The Associated Press reported last week that a commuter line in and around Honolulu remains a work in slow progress, only halfway complete after more than a decade. Equally alarming, though not surprising, the project is 30 percent over budget. Originally tabbed as a $9.5 billion rail transit project — one of the most expensive per capita in the United States — the Honolulu line is facing a budget shortfall of up to $3 billion.
This is far from atypical. State and local governments see the feds passing out money for these monument-building projects and want to grab their share, even though the projects never pencil out as planned. Furthermore, ridership estimates are hugely overestimated as a way to gin up support for such endeavors.
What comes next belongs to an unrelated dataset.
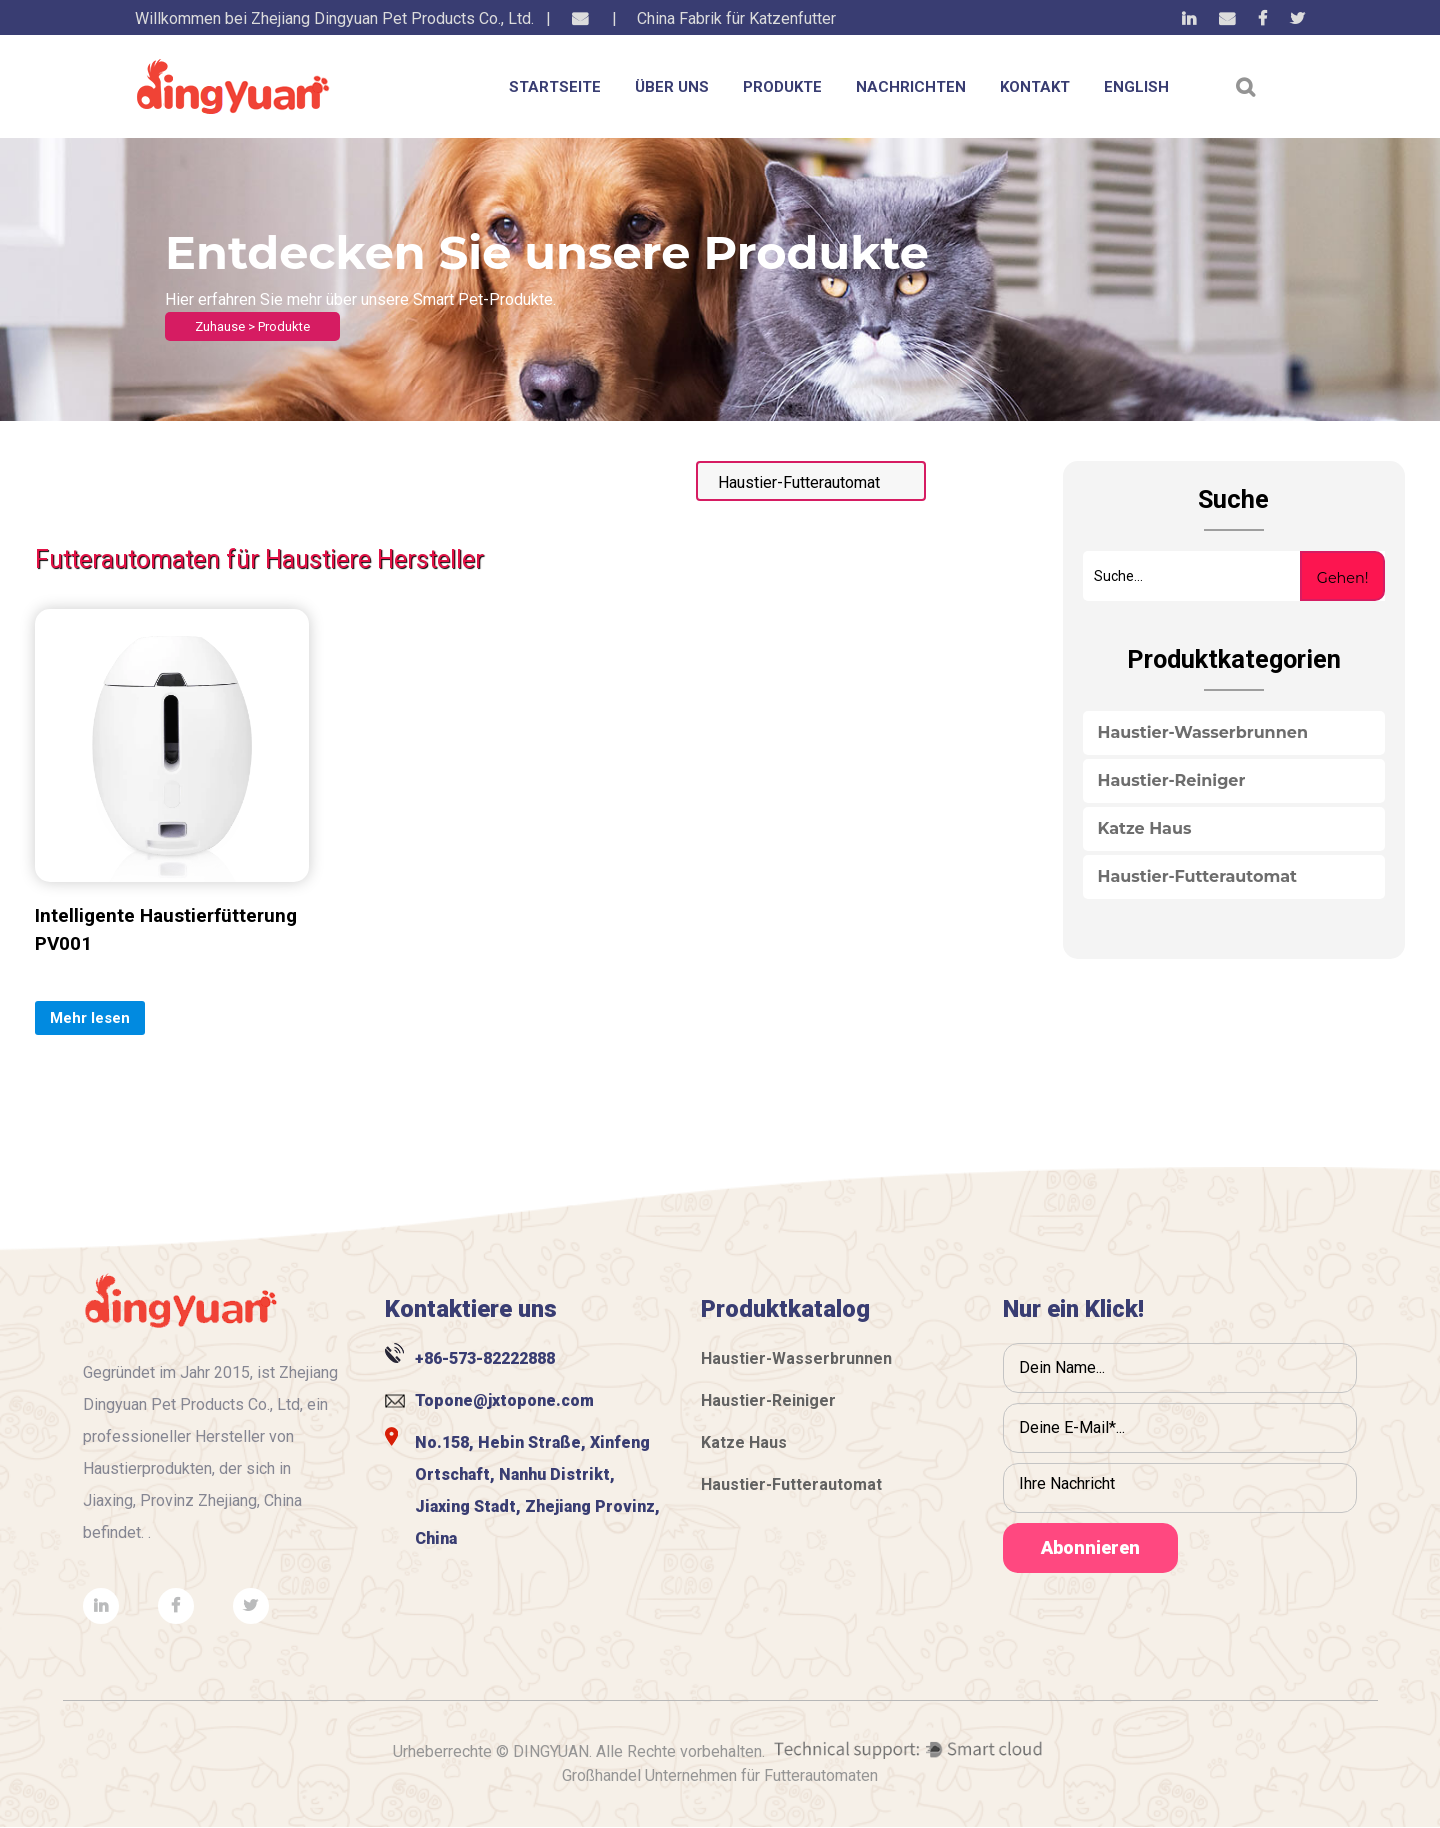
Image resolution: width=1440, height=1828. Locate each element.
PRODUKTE (782, 87)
The Honolulu-area rail is estimating ridership of 119,600 trips per day, the AP reports, which is double the ridership per kilometer of the rail system in Miami — with a metro area five times the size of Honolulu — and slightly higher than Atlanta and its population measuring six times that of Honolulu.
But among the many bad arguments for commuter rail, one Honolulu proponent proffered perhaps the most laughable one.
“It’s a social justice issue,” said Howard Garval, president and CEO of the nonprofit Child and Family Service. “You have to get the kids up at an ungodly hour just to get into town early enough, and they’re sleeping in their car or having breakfast in their car before school opens, and that’s sad to me.”
Well, then, let’s just keep throwing piles of taxpayer cash on that spectacular bonfire! How “socially” responsible is it to blow boatloads of public money on a project even transit experts say makes no sense?
The Hawaii rail fiasco may even be a bigger farce than the $64 billion — and counting — bullet train planned between Los Angeles and San Francisco. “Right now it’s probably a race between California and Hawaii of who’s going to get their projects built or have the biggest boondoggle in the country,” Keith Millhouse, a transportation consultant and national expert on mass transit issues, told the wire service.
All of this should give pause to Clark County train fanatics, pining for light rail. It will take longer to build than expected, it will be over budget at great taxpayer expense, future maintenance costs will be bloated and not nearly as many people will ride it as proponents purport.
In Hawaii, “aloha” means both hello and goodbye. When it comes to commuter rail, “aloha” means only goodbye — to billions of dollars for years to come.